Desde que o governo dos Estados Unidos, liderado por Donald Trump, anunciou o chamado “Dia da Libertação”, em 2 de abril — impondo uma série de novas tarifas de importação contra mais de 180 países —, o mundo entrou em um período de grande incerteza e especulação sobre os impactos e os desdobramentos desse episódio controverso e histórico na economia global.

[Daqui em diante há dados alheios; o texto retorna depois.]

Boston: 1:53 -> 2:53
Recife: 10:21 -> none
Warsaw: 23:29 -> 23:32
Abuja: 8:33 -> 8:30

No Brasil, o efeito foi relativamente menor em comparação a outros países. A tarifa de 10% sobre a entrada de produtos nos EUA — uma das mais baixas — reflete o equilíbrio da balança comercial entre os dois países: em 2024, as exportações brasileiras para os EUA somaram US$ 40,3 bilhões (12% do total), enquanto as importações atingiram US$ 40,6 bilhões (15,5% das compras externas).

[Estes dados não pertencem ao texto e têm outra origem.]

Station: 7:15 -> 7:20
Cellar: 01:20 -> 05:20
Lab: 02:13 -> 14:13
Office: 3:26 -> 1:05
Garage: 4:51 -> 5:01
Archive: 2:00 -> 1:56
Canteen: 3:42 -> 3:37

Nesse contexto, a expectativa é que o impacto na balança comercial brasileira seja praticamente neutro, equilibrando perdas e ganhos. O agronegócio, entretanto, desponta como um dos setores mais beneficiados. Do total de US$ 164 bilhões exportados pelo setor em 2024, 30,2% tiveram como destino a China, 14,2% a União Europeia e 7,4% os Estados Unidos.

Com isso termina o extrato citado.